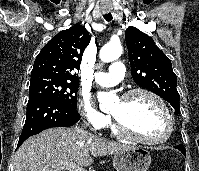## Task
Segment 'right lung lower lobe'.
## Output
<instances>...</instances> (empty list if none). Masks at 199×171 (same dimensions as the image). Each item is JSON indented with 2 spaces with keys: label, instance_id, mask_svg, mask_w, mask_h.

[Exercise objective] A faithful copy of all the data above is required, printed exactly and with no pictures.

[Problem solution]
## Task
Segment 'right lung lower lobe'.
## Output
<instances>...</instances> (empty list if none). Masks at 199×171 (same dimensions as the image). Each item is JSON indented with 2 spaces with keys: label, instance_id, mask_svg, mask_w, mask_h.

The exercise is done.